So far, South Dakota, Arkansas, and Nebraska have voted to increase their minimum wages today. You will note that these states are not hotbeds of progressive politics. Alaska has a pending vote to raise theirs as well. We should not be surprised to see it pass either. We know from polls that raises in minimum wages are popular up until people are told that increases may cost jobs. Then they turn against it. Emily Ekins explains how that polling works here. A majority are okay with it increases in minimum wages driving up prices. But if it costs jobs, a majority turns against it. 

And so the debate becomes about costing jobs. Does it really? We have a real world example to explain. In Los Angeles, the city passed an ordinance requiring "living wages" for employees of hotels near the city's airport back in 2008. As they considered expanding the law to all large hotel workers in the city earlier this year they commissioned studies to analyze the impact of their previous increase. Here's what Christopher Thornberg of Beacon Economics discovered:

The data clearly show that hotels around the airport have seen a sharp decline in employment relative to hotels in Los Angeles County overall.

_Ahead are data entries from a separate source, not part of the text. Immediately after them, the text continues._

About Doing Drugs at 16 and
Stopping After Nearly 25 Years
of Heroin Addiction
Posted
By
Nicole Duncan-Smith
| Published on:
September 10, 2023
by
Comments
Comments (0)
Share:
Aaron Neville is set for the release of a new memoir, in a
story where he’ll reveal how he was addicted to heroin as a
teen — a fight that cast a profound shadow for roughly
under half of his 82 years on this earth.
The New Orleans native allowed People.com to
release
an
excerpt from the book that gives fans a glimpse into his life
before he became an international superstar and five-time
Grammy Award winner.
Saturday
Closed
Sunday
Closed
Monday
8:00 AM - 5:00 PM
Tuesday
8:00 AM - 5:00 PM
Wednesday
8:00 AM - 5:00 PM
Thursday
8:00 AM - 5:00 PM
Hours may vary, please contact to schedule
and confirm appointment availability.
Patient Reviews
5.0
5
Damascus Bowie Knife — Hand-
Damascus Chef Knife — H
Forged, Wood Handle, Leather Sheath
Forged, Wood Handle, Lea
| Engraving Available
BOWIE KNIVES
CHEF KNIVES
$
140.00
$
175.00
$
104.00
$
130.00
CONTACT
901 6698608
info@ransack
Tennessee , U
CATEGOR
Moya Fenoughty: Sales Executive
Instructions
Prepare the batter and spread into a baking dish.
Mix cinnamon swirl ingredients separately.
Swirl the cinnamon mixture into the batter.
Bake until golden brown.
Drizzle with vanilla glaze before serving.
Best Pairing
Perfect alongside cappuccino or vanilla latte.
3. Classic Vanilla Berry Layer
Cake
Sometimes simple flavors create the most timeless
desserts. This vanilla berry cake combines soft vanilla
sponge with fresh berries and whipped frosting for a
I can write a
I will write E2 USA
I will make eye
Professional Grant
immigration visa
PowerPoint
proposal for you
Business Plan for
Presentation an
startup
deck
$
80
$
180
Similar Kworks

Some 12% more people are employed at hotels in the county than in 2007. The increase is apparent not only at hotels in general but within individual hotels, which means the jump cannot be attributed to an increase in the number of hotels elsewhere in the county. But in the airport hotels covered by the law, hotel employment has declined 10%.

As for the seeming disconnect between steadily high room occupancy and fewer jobs, modern large hotels are far more than a place to sleep at night. They offer a variety of restaurants, bars, parking garages, banquet and conference halls and tourist information centers. Anecdotally we have heard that many of these secondary lines of business have been sharply curtailed or eliminated because of the increase in labor costs. If higher wages have made banquets, say, more expensive to hold at airport hotels, it would be no surprise if organizations have decided to hold their banquets elsewhere.

Unfortunately the city didn't seem to actually care about Thornberg's report and voted for the increase anyway. 

UPDATE: I left off Illinois. Voters also approved an increase in minimum wage in Illinois, but this was just an advisory vote and is no way binding. Conservatives complained this question and some others were put on the vote entirely to get out the Democratic vote. Not that it helped. Incumbent Gov. Pat Quinn (D) has been tossed out in favor of Bruce Rauner.